(Page images and extracted text)
..............................
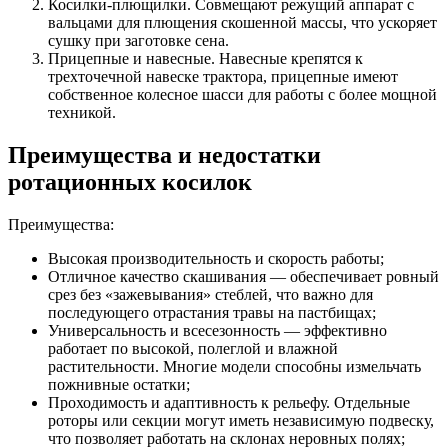
Косилки-плющилки. Совмещают режущий аппарат с
вальцами для плющения скошенной массы, что ускоряет
сушку при заготовке сена.
Прицепные и навесные. Навесные крепятся к
трехточечной навеске трактора, прицепные имеют
собственное колесное шасси для работы с более мощной
техникой.
Преимущества и недостатки
ротационных косилок
Преимущества:
Высокая производительность и скорость работы;
Отличное качество скашивания — обеспечивает ровный
срез без «зажевывания» стеблей, что важно для
последующего отрастания травы на пастбищах;
Универсальность и всесезонность — эффективно
работает по высокой, полеглой и влажной
растительности. Многие модели способны измельчать
пожнивные остатки;
Проходимость и адаптивность к рельефу. Отдельные
роторы или секции могут иметь независимую подвеску,
что позволяет работать на склонах неровных полях;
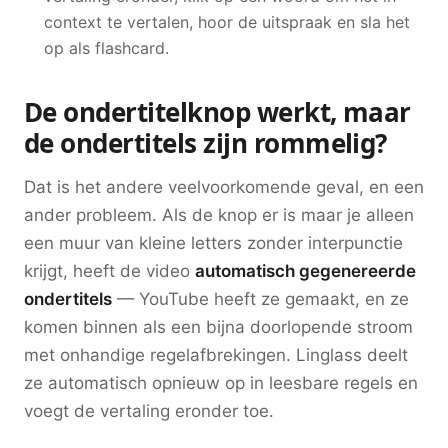
context te vertalen, hoor de uitspraak en sla het
op als flashcard.
De ondertitelknop werkt, maar
de ondertitels zijn rommelig?
Dat is het andere veelvoorkomende geval, en een
ander probleem. Als de knop er is maar je alleen
een muur van kleine letters zonder interpunctie
krijgt, heeft de video
automatisch gegenereerde
ondertitels
— YouTube heeft ze gemaakt, en ze
komen binnen als een bijna doorlopende stroom
met onhandige regelafbrekingen. Linglass deelt
ze automatisch opnieuw op in leesbare regels en
voegt de vertaling eronder toe.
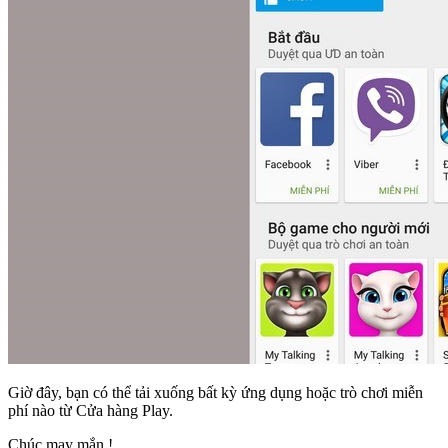
Giờ đây, bạn có thể tải xuống bất kỳ ứng dụng hoặc trò chơi miễn
phí nào từ Cửa hàng Play.
Chúc may mắn !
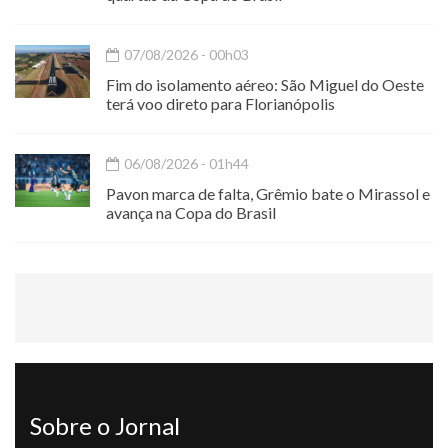
07/08/2026 - 00h03
Fim do isolamento aéreo: São Miguel do Oeste
terá voo direto para Florianópolis
06/08/2026 - 01h44
Pavon marca de falta, Grêmio bate o Mirassol e
avança na Copa do Brasil
Sobre o Jornal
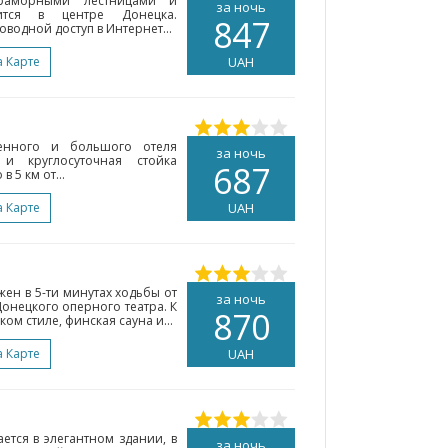
мраморными лестницами и
за ночь
ится в центре Донецка.
847
водной доступ в Интернет...
а Карте
UAH
менного и большого отеля
за ночь
 и круглосуточная стойка
687
 5 км от...
а Карте
UAH
ен в 5-ти минутах ходьбы от
за ночь
онецкого оперного театра. К
870
ком стиле, финская сауна и...
а Карте
UAH
ается в элегантном здании, в
за ночь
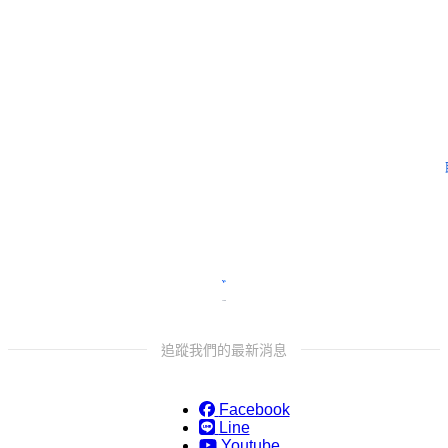
需要更多協助嗎？
留下
追蹤我們的最新消息
Facebook
Line
Youtube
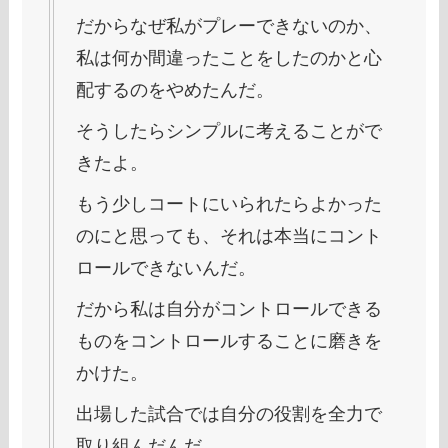
だからなぜ私がプレーできないのか、
私は何か間違ったことをしたのかと心
配するのをやめたんだ。
そうしたらシンプルに考えることがで
きたよ。
もう少しコートにいられたらよかった
のにと思っても、それは本当にコント
ロールできないんだ。
だから私は自分がコントロールできる
ものをコントロールすることに磨きを
かけた。
出場した試合では自分の役割を全力で
取り組んだんだ。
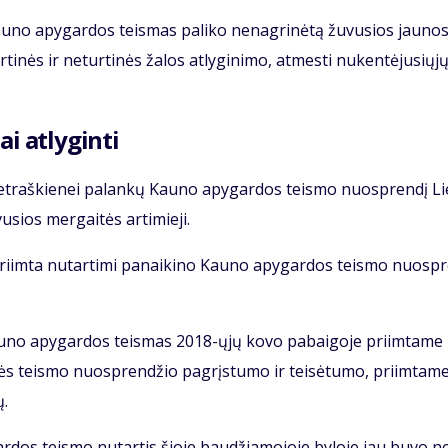
Kau­no apy­gar­dos teis­mas pa­li­ko ne­nag­ri­nė­tą žu­vu­sios jau­no­
 tur­ti­nės ir ne­tur­ti­nės ža­los at­ly­gi­ni­mo, at­mes­ti nu­ken­tė­ju­sių­j
ai at­ly­gin­ti
G.Pet­raš­kie­nei pa­lan­kų Kau­no apy­gar­dos teis­mo nuosp­ren­dį Li
sios mer­gai­tės ar­ti­mie­ji.
ri­im­ta nu­tar­ti­mi pa­nai­ki­no Kau­no apy­gar­dos teis­mo nuosp­r
Kau­no apy­gar­dos teis­mas 2018-ųjų ko­vo pa­bai­go­je pri­im­ta­me
kės teis­mo nuosp­ren­džio pa­grįs­tu­mo ir tei­sė­tu­mo, pri­im­ta­m
ų.
r­dos teis­mo nu­tar­tis šio­je bau­džia­mo­jo­je by­lo­je jau bu­vo n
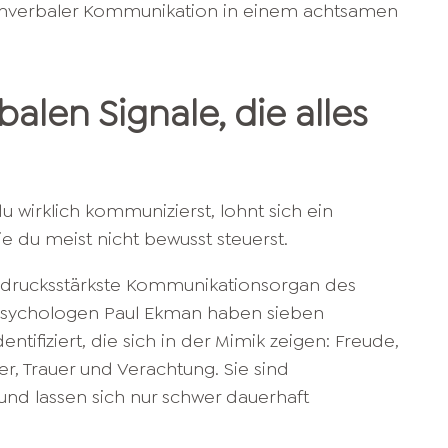
alen Signale, die alles
u wirklich kommunizierst, lohnt sich ein
ie du meist nicht bewusst steuerst.
usdrucksstärkste Kommunikationsorgan des
sychologen Paul Ekman haben sieben
tifiziert, die sich in der Mimik zeigen: Freude,
er, Trauer und Verachtung. Sie sind
und lassen sich nur schwer dauerhaft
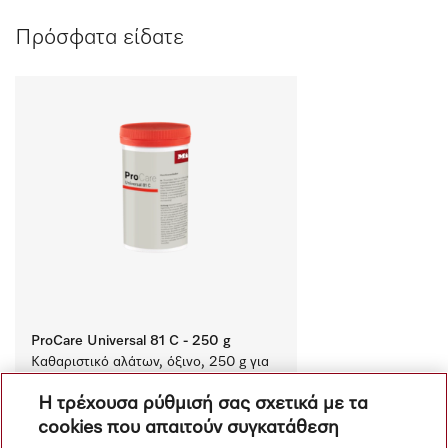
Πρόσφατα είδατε
ProCare Universal 81 C - 250 g
Καθαριστικό αλάτων, όξινο, 250 g για 
την αφαίρεση επίμονων επικαθίσεων 
Η τρέχουσα ρύθμισή σας σχετικά με τα
αλάτων.
cookies που απαιτούν συγκατάθεση
€ 12.91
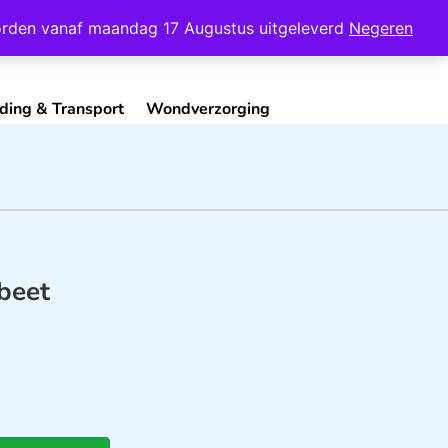
Mijn Account
Contact
 worden vanaf maandag 17 Augustus uitgeleverd
Negeren
ding & Transport
Wondverzorging
beet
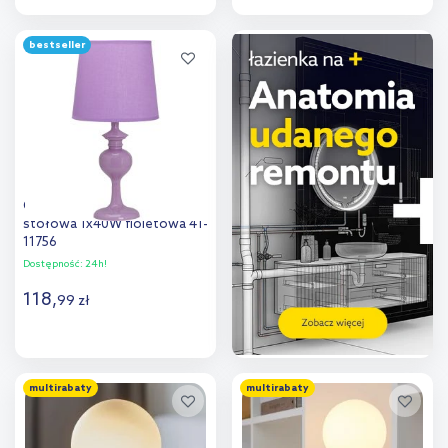
Do koszyka
Do koszyka
bestseller
Dodaj do
Dodaj do
porównania
porównania
Candellux Berkane lampa
stołowa 1x40W fioletowa 41-
11756
Dostępność:
24h!
118
,
99
zł
Do koszyka
multirabaty
multirabaty
Dodaj do
porównania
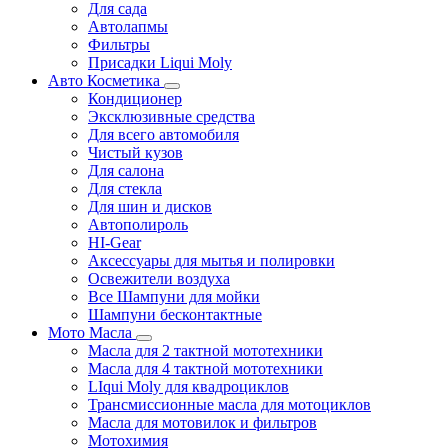
Для сада
Автолапмы
Фильтры
Присадки Liqui Moly
Авто Косметика
Кондиционер
Эксклюзивные средства
Для всего автомобиля
Чистый кузов
Для салона
Для стекла
Для шин и дисков
Автополироль
HI-Gear
Аксессуары для мытья и полировки
Освежители воздуха
Все Шампуни для мойки
Шампуни бесконтактные
Мото Масла
Масла для 2 тактной мототехники
Масла для 4 тактной мототехники
LIqui Moly для квадроциклов
Трансмиссионные масла для мотоциклов
Масла для мотовилок и фильтров
Мотохимия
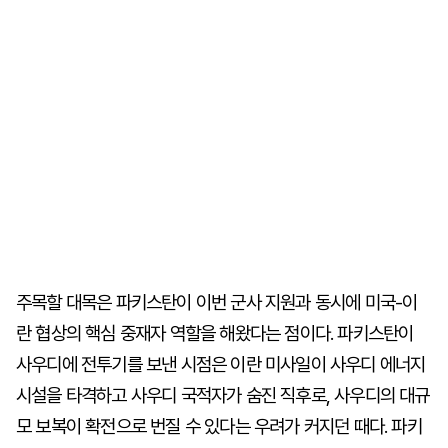
주목할 대목은 파키스탄이 이번 군사 지원과 동시에 미국-이
란 협상의 핵심 중재자 역할을 해왔다는 점이다. 파키스탄이
사우디에 전투기를 보낸 시점은 이란 미사일이 사우디 에너지
시설을 타격하고 사우디 국적자가 숨진 직후로, 사우디의 대규
모 보복이 확전으로 번질 수 있다는 우려가 커지던 때다. 파키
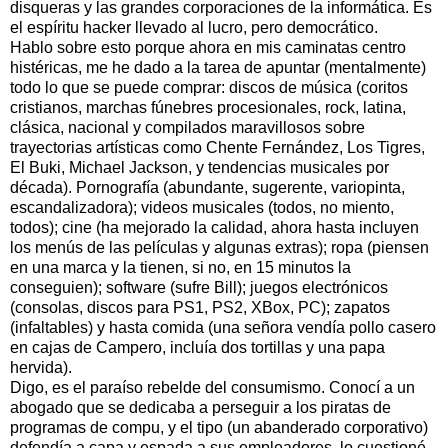
disqueras y las grandes corporaciones de la informática. Es
el espíritu hacker llevado al lucro, pero democrático.
Hablo sobre esto porque ahora en mis caminatas centro
histéricas, me he dado a la tarea de apuntar (mentalmente)
todo lo que se puede comprar: discos de música (coritos
cristianos, marchas fúnebres procesionales, rock, latina,
clásica, nacional y compilados maravillosos sobre
trayectorias artísticas como Chente Fernández, Los Tigres,
El Buki, Michael Jackson, y tendencias musicales por
década). Pornografía (abundante, sugerente, variopinta,
escandalizadora); videos musicales (todos, no miento,
todos); cine (ha mejorado la calidad, ahora hasta incluyen
los menús de las películas y algunas extras); ropa (piensen
en una marca y la tienen, si no, en 15 minutos la
conseguien); software (sufre Bill); juegos electrónicos
(consolas, discos para PS1, PS2, XBox, PC); zapatos
(infaltables) y hasta comida (una señora vendía pollo casero
en cajas de Campero, incluía dos tortillas y una papa
hervida).
Digo, es el paraíso rebelde del consumismo. Conocí a un
abogado que se dedicaba a perseguir a los piratas de
programas de compu, y el tipo (un abanderado corporativo)
defendía a capa y espada a sus empleadores, lo cuestioné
..............................
■ YOUR GOAL ■
The required answer is each line of the entries containing the string "Moly".

■ RESULT OF THIS TASK ■
Присадки Liqui Moly
LIqui Moly для квадроциклов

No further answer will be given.